EnyaroHatsonveski · December 16, 2022, 6:26am

How to know if my data is demultiplexed or not? I am attaching a screenshot of the two bioprojects on NCBI and how their metadata files look like (one with a barcode column and the other doesn't have that column) and how the fastQ files look like when I "cat"ed one of them in the terminal.

-Secondly, can I "fully" analyze my single-end 16S rRNA microbiome data using the DADA2 pipeline, or QIIME2 would be better in terms of performance (for a beginner), so what is the best approach to go for?

If I go for Qiime2, how can I import the demultiplexed (if so) data into Qiime2 without the barcodes file (since the data doesn't have them as a separate file or in the metadata)?

szymanski · December 16, 2022, 6:09pm

Usually demultiplexed data will be many files, one for each sample.
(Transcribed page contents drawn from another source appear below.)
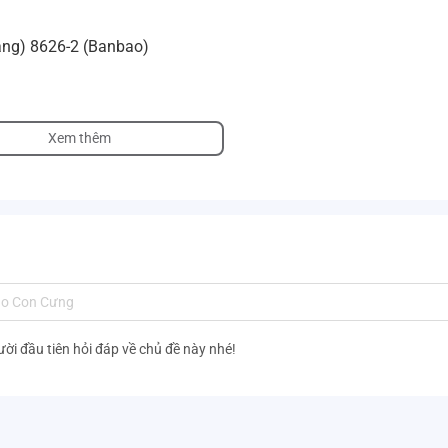
vàng) 8626-2 (Banbao)
Xem thêm
ười đầu tiên hỏi đáp về chủ đề này nhé!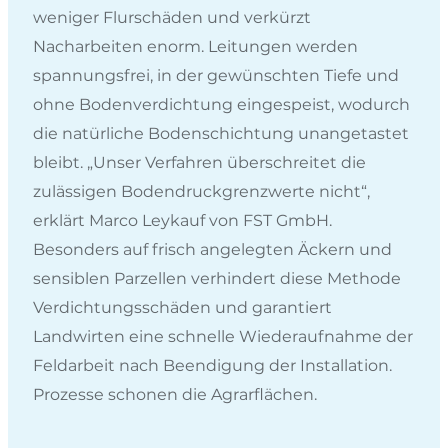
weniger Flurschäden und verkürzt
Nacharbeiten enorm. Leitungen werden
spannungsfrei, in der gewünschten Tiefe und
ohne Bodenverdichtung eingespeist, wodurch
die natürliche Bodenschichtung unangetastet
bleibt. „Unser Verfahren überschreitet die
zulässigen Bodendruckgrenzwerte nicht“,
erklärt Marco Leykauf von FST GmbH.
Besonders auf frisch angelegten Äckern und
sensiblen Parzellen verhindert diese Methode
Verdichtungsschäden und garantiert
Landwirten eine schnelle Wiederaufnahme der
Feldarbeit nach Beendigung der Installation.
Prozesse schonen die Agrarflächen.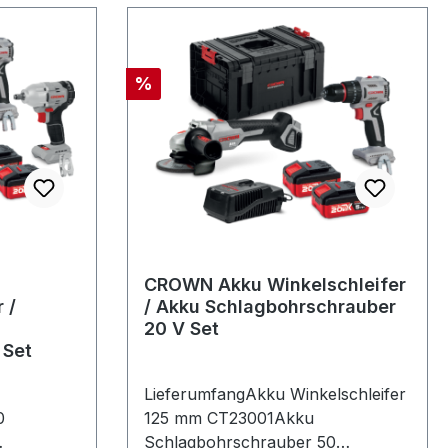
Rabatt
%
CROWN Akku Winkelschleifer
 /
/ Akku Schlagbohrschrauber
20 V Set
 Set
LieferumfangAkku Winkelschleifer
0
125 mm CT23001Akku
Schlagbohrschrauber 50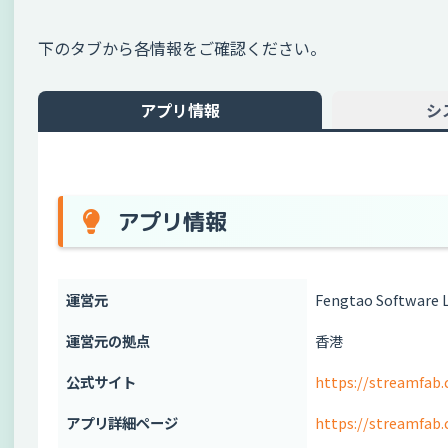
下のタブから各情報をご確認ください。
アプリ情報
シ
アプリ情報
運営元
Fengtao Software 
運営元の拠点
香港
公式サイト
https://streamfab.
アプリ詳細ページ
https://streamfab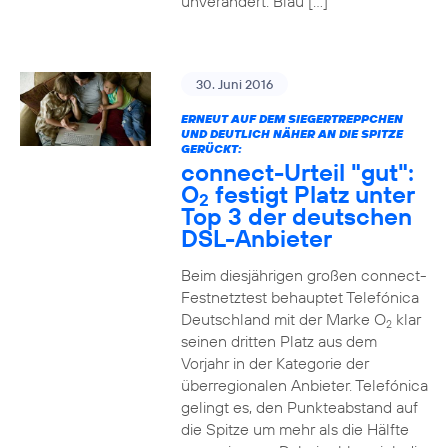
unverändert. Blau […]
30. Juni 2016
ERNEUT AUF DEM SIEGERTREPPCHEN
UND DEUTLICH NÄHER AN DIE SPITZE
GERÜCKT:
connect-Urteil "gut":
O
festigt Platz unter
2
Top 3 der deutschen
DSL-Anbieter
Beim diesjährigen großen connect-
Festnetztest behauptet Telefónica
Deutschland mit der Marke O
klar
2
seinen dritten Platz aus dem
Vorjahr in der Kategorie der
überregionalen Anbieter. Telefónica
gelingt es, den Punkteabstand auf
die Spitze um mehr als die Hälfte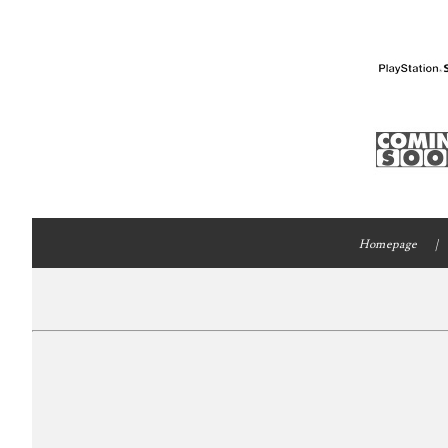
Homepage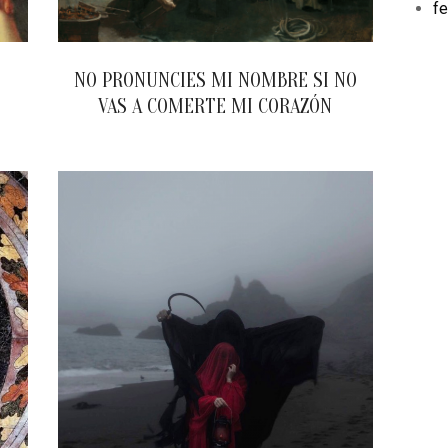
fe
NO PRONUNCIES MI NOMBRE SI NO
VAS A COMERTE MI CORAZÓN
2024-
03-
28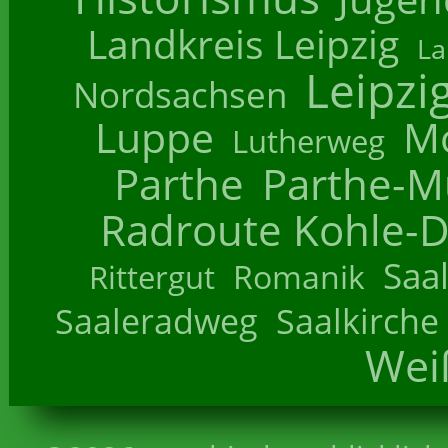
Landkreis Leipzig
La
Leipzi
Nordsachsen
Luppe
M
Lutherweg
Parthe
Parthe-M
Radroute Kohle-D
Saa
Romanik
Rittergut
Saaleradweg
Saalkirche
Wei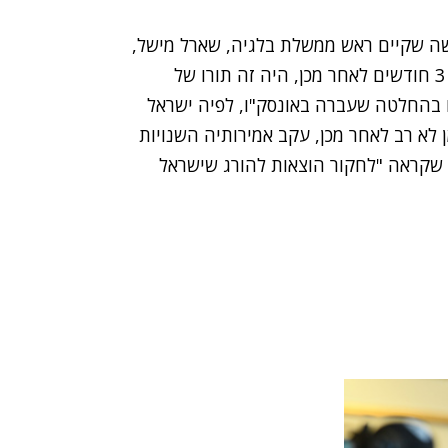
עקב פגישה שקיים ראש ממשלת בלגיה, שארל מישל,
עם נציגי ארגוני השמאל "בצלם" ו"שוברים שתיקה". 3 חודשים לאחר מכן, היה זה תורו של
ו בהחלטה שעברה באונסק"ו, לפיה ישראל
ן לא רב לאחר מכן, עקב אמירותיה השנויות
 שקראה "לחקור הוצאות להורג שישראל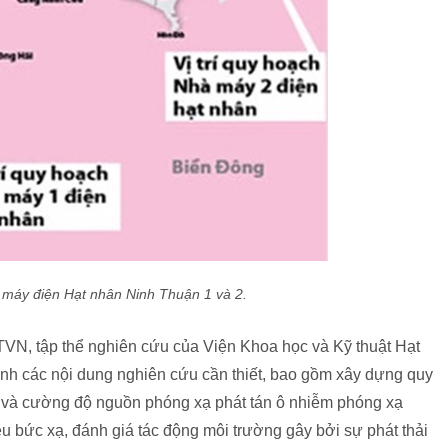
 máy điện Hạt nhân Ninh Thuận 1 và 2.
TVN, tập thể nghiên cứu của Viện Khoa học và Kỹ thuật Hạt
nh các nội dung nghiên cứu cần thiết, bao gồm xây dựng quy
vị và cường độ nguồn phóng xạ phát tán ô nhiễm phóng xạ
ều bức xạ, đánh giá tác động môi trường gây bởi sự phát thải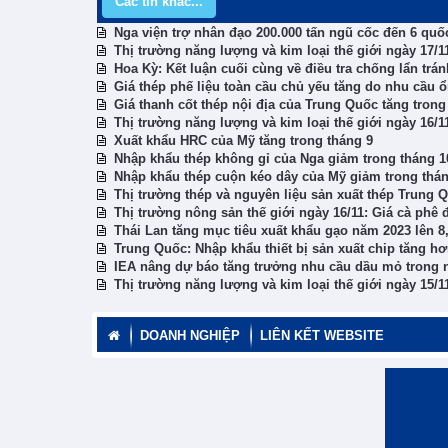
Các tin khác...
Nga viện trợ nhân đạo 200.000 tấn ngũ cốc đến 6 quố
Thị trường năng lượng và kim loại thế giới ngày 17/11
Hoa Kỳ: Kết luận cuối cùng về điều tra chống lẩn trá
Giá thép phế liệu toàn cầu chủ yếu tăng do nhu cầu 
Giá thanh cốt thép nội địa của Trung Quốc tăng trong
Thị trường năng lượng và kim loại thế giới ngày 16/1
Xuất khẩu HRC của Mỹ tăng trong tháng 9
Nhập khẩu thép không gỉ của Nga giảm trong tháng 1
Nhập khẩu thép cuộn kéo dây của Mỹ giảm trong thán
Thị trường thép và nguyên liệu sản xuất thép Trung 
Thị trường nông sản thế giới ngày 16/11: Giá cà phê 
Thái Lan tăng mục tiêu xuất khẩu gạo năm 2023 lên 8,5
Trung Quốc: Nhập khẩu thiết bị sản xuất chip tăng h
IEA nâng dự báo tăng trưởng nhu cầu dầu mỏ trong 
Thị trường năng lượng và kim loại thế giới ngày 15/1
DOANH NGHIỆP
LIÊN KẾT WEBSITE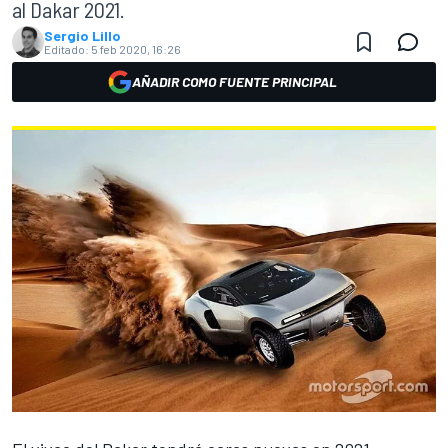
al Dakar 2021.
Sergio Lillo
Editado:
5 feb 2020, 16:26
AÑADIR COMO FUENTE PRINCIPAL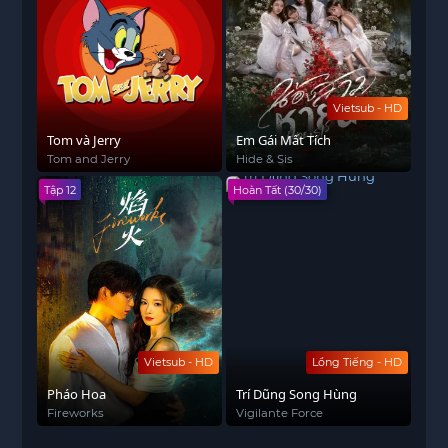
Vietsub - HD
Tom và Jerry
Em Gái Mất Tích
Tom and Jerry
Hide & Sis
Tập 12
Hoàn Tất (30/30)
Vietsub - HD
Lồng Tiếng - HD
Pháo Hoa
Trí Dũng Song Hùng
Fireworks
Vigilante Force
If you downloaded this and have 98 fastq files, then its already demultiplexed.
The import tutorial is pretty useful here for getting things in. If your data is already demultiplexed, you could load it in with a manifest as described, or if the formatting is right, you can try Casava 1.8 importing options described in the tutorial.
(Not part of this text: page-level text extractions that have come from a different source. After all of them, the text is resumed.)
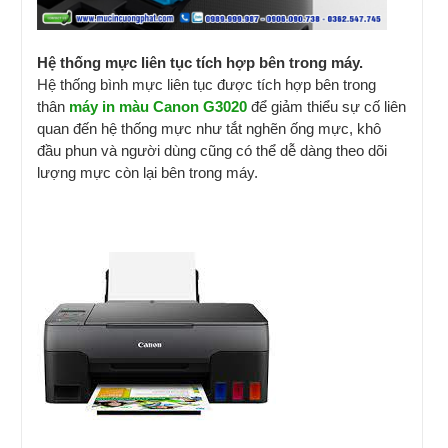
Hệ thống mực liên tục tích hợp bên trong máy.
Hệ thống bình mực liên tục được tích hợp bên trong
thân
máy in màu Canon G3020
để giảm thiểu sự cố liên
quan đến hệ thống mực như tắt nghẽn ống mực, khô
đầu phun và người dùng cũng có thể dễ dàng theo dõi
lượng mực còn lại bên trong máy.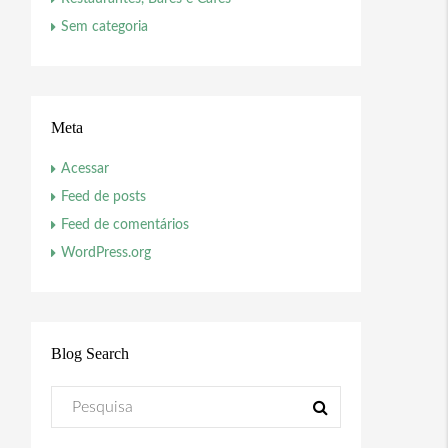
Sem categoria
Meta
Acessar
Feed de posts
Feed de comentários
WordPress.org
Blog Search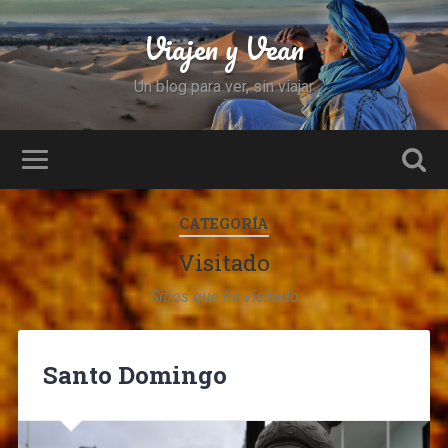
Viajen y Vean
Un blog para ver, sin viajar
CATEGORÍA
Visitado
Sitios que he visitado
Santo Domingo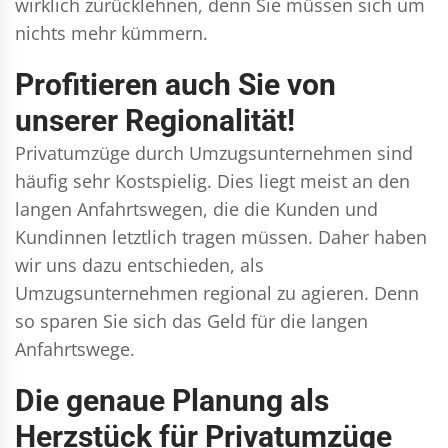
wirklich zurücklehnen, denn Sie müssen sich um
nichts mehr kümmern.
Profitieren auch Sie von
unserer Regionalität!
Privatumzüge durch Umzugsunternehmen sind
häufig sehr Kostspielig. Dies liegt meist an den
langen Anfahrtswegen, die die Kunden und
Kundinnen letztlich tragen müssen. Daher haben
wir uns dazu entschieden, als
Umzugsunternehmen regional zu agieren. Denn
so sparen Sie sich das Geld für die langen
Anfahrtswege.
Die genaue Planung als
Herzstück für Privatumzüge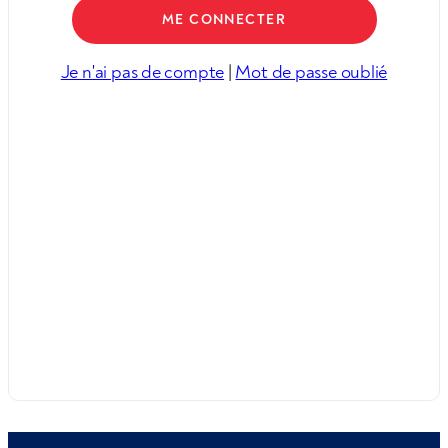
Je n'ai pas de compte
|
Mot de passe oublié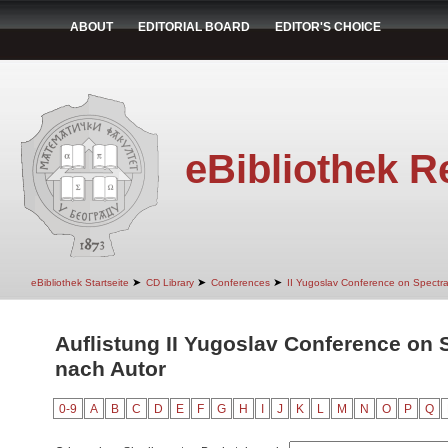
ABOUT
EDITORIAL BOARD
EDITOR'S CHOICE
eBibliothek R
➤
➤
➤
eBibliothek Startseite
CD Library
Conferences
II Yugoslav Conference on Spectr
Auflistung II Yugoslav Conference on 
nach Autor
0-9
A
B
C
D
E
F
G
H
I
J
K
L
M
N
O
P
Q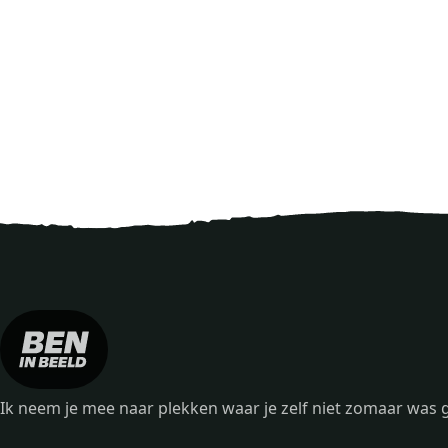
Ik neem je mee naar plekken waar je zelf niet zomaar wa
QIIME2 has a DADA2 plug in so, as far as I know, you can do the analysis you would do in DADA2 in QIIME2. Most amplicon studies are with 16S data, so I believe you should be fine. Others might be able to help more with more information though, like read length.
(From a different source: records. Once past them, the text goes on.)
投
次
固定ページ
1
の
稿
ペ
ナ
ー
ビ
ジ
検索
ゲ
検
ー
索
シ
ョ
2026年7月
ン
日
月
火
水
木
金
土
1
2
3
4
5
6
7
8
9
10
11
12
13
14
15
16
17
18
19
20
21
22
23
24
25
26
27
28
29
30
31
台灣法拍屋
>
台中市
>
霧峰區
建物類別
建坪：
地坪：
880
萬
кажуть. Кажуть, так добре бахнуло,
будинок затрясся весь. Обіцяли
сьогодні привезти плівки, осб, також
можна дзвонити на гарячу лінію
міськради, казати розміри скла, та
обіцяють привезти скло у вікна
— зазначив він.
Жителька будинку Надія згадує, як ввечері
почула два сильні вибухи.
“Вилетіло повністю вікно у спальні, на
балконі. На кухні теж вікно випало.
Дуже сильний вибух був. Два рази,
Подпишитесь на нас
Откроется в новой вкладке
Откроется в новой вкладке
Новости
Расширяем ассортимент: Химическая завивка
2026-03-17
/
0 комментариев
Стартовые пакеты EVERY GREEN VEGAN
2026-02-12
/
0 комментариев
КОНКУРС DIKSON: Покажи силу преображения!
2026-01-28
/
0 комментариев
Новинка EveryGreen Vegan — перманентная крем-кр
If the data is already demultiplexed then the main issue that might happen is if the barcodes are still in the sequences. If you are downloading from a database, it might have information that details if the uploaded sequences are processed at all or provide additional files elsewhere. You could also probably ask the uploader of the data, if that information is available or known to you, how it was handled if there isn't enough info listed there.
I would recommend if you are a beginner to follow through the various QIIME2 tutorials to get a handle on the steps and programs first possibly and for easier troubleshooting.

EnyaroHatsonveski · December 17, 2022, 6:53am

Thank you so much for the prompt response. Now that I know that the data is demultiplexed. However, excuse my confusion, I still don't know how to import the data into Qiim2 as I still can't figure out which format my data is in. I am attaching the file names and the "head" of my fastq files of the datasets I am working on in case that helps.

Secondly, how to know if the barcodes are still in the sequences or not? Is there a way to figure that out from reading the data (i.g. fastq files)? As I can't find answers to this in the papers or at NCBI.

Once again thanks for the help.

Nicholas_Bokulich · December 17, 2022, 6:57am

Hi @EnyaroHatsonveski ,

As you are re-using data from SRA, it might be easier to use q2-fondue, which will download, reformat, and import to QIIME 2 in a single step. See this tutorial (and please open a new topic if you run into issues using q2-fondue):

But otherwise you can use the "Manifest" format (see the QIIME 2 online documentation for a tutorial) to import the data that you have already downloaded.

Good luck!

system · January 17, 2023, 12:58pm

This topic was automatically closed 31 days after the last reply. New replies are no longer allowed.